Diversification Opportunities for Olympic Steel and Pan American

0.1
  Correlation Coefficient

Average diversification

The 3 months correlation between Olympic and Pan is 0.1. Overlapping area represents the amount of risk that can be diversified away by holding Olympic Steel and Pan American Silver in the same portfolio, assuming nothing else is changed. The correlation between historical prices or returns on Pan American Silver and Olympic Steel is a relative statistical measure of the degree to which these equity instruments tend to move together. The correlation coefficient measures the extent to which returns on Olympic Steel are associated (or correlated) with Pan American. Values of the correlation coefficient range from -1 to +1, where. The correlation of zero (0) is possible when the price movement of Pan American Silver has no effect on the direction of Olympic Steel i.e., Olympic Steel and Pan American go up and down completely randomly.

Pair Corralation between Olympic Steel and Pan American

Given the investment horizon of 90 days Olympic Steel is expected to under-perform the Pan American. But the stock apears to be less risky and, when comparing its historical volatility, Olympic Steel is 1.7 times less risky than Pan American. The stock trades about -0.33 of its potential returns per unit of risk. The Pan American Silver is currently generating about 0.16 of returns per unit of risk over similar time horizon. If you would invest  1,689  in Pan American Silver on February 3, 2024 and sell it today you would earn a total of  149.00  from holding Pan American Silver or generate 8.82% return on investment over 90 days.
Time Period3 Months [change]
DirectionMoves Together 
StrengthInsignificant
Accuracy100.0%
ValuesDaily Returns

Olympic Steel  vs.  Pan American Silver

 Performance 
       Timeline  
Olympic Steel 

Risk-Adjusted Performance

0 of 100

 
Weak
 
Strong
Very Weak
Over the last 90 days Olympic Steel has generated negative risk-adjusted returns adding no value to investors with long positions. In spite of comparatively stable basic indicators, Olympic Steel is not utilizing all of its potentials. The current stock price uproar, may contribute to short-horizon losses for the private investors.
Pan American Silver 

Risk-Adjusted Performance

17 of 100

 
Weak
 
Strong
Good
Compared to the overall equity markets, risk-adjusted returns on investments in Pan American Silver are ranked lower than 17 (%) of all global equities and portfolios over the last 90 days. In spite of comparatively fragile basic indicators, Pan American unveiled solid returns over the last few months and may actually be approaching a breakup point.

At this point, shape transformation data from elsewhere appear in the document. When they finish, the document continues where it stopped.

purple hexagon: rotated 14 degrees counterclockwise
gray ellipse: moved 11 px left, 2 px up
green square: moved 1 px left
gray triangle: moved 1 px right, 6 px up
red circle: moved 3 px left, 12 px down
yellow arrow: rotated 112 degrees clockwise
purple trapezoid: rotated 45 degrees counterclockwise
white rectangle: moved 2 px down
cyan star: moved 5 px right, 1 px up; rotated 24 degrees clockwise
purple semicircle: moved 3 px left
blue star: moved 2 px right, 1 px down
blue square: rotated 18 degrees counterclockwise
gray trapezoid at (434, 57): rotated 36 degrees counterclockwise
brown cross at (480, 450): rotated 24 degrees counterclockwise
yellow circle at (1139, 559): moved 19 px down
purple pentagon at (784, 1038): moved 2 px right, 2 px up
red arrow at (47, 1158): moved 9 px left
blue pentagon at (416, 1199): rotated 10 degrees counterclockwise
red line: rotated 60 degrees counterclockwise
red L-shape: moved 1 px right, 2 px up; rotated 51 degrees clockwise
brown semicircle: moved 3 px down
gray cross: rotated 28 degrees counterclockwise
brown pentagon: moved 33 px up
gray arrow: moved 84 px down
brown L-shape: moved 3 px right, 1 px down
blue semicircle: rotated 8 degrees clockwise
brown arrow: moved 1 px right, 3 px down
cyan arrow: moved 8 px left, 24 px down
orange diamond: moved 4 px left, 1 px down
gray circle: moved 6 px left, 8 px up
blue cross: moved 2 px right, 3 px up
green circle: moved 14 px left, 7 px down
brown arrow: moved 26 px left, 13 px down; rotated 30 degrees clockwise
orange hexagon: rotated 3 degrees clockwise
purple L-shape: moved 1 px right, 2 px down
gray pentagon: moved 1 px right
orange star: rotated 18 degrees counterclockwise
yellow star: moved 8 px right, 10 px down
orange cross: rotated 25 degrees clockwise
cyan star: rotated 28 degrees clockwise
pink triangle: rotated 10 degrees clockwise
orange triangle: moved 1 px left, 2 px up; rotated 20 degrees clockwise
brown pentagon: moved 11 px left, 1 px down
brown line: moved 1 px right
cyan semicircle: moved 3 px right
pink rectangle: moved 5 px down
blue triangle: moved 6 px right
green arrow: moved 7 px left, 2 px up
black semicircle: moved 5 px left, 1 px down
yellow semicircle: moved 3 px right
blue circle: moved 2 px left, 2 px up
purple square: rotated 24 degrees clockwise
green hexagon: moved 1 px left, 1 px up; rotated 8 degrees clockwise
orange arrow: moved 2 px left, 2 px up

Olympic Steel and Pan American Volatility Contrast

   Predicted Return Density   
       Returns  

Pair Trading with Olympic Steel and Pan American

The main advantage of trading using opposite Olympic Steel and Pan American positions is that it hedges away some unsystematic risk. Because of two separate transactions, even if Olympic Steel position performs unexpectedly, Pan American can make up some of the losses. Pair trading also minimizes risk from directional movements in the market. For example, if an entire industry or sector drops because of unexpected headlines, the short position in Pan American will offset losses from the drop in Pan American's long position.
The idea behind Olympic Steel and Pan American Silver pairs trading is to make the combined position market-neutral, meaning the overall market's direction will not affect its win or loss (or potential downside or upside). This can be achieved by designing a pairs trade with two highly correlated stocks or equities that operate in a similar space or sector, making it possible to obtain profits through simple and relatively low-risk investment.
Check out your portfolio center.
Note that this page's information should be used as a complementary analysis to find the right mix of equity instruments to add to your existing portfolios or create a brand new portfolio. You can also try the Balance Of Power module to check stock momentum by analyzing Balance Of Power indicator and other technical ratios.